═══ RECORD EXCERPTS ═══
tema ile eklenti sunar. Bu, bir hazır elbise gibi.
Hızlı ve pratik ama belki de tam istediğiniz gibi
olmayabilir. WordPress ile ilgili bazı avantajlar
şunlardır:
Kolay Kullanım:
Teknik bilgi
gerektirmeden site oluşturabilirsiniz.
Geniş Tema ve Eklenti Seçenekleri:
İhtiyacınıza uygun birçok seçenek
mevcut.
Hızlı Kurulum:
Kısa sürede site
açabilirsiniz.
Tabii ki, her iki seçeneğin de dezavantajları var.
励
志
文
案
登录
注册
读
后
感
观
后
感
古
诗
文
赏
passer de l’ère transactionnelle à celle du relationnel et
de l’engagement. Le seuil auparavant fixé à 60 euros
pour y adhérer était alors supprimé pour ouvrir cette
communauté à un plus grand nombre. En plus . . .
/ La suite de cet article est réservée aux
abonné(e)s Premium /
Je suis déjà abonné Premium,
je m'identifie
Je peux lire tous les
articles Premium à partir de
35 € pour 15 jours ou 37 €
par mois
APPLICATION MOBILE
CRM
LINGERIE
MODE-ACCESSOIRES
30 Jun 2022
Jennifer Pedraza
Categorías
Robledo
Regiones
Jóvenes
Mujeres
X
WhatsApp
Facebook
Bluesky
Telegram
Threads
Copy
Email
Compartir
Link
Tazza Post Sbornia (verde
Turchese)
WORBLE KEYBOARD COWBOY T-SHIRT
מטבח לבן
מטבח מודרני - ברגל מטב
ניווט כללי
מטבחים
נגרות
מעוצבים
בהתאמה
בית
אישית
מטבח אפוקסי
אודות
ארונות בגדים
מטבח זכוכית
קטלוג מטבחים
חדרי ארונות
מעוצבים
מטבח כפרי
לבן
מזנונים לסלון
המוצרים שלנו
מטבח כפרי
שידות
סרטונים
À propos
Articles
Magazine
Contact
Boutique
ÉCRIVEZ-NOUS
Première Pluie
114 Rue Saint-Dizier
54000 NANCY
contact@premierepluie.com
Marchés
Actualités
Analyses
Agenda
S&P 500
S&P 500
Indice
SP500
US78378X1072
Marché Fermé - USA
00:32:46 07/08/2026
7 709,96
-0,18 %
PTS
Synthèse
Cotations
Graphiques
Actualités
═══
**GOAL OF THE EXERCISE:** The answer must be one number: how many lines in the material above contain the word "Hızlı".

**ANSWER:** 2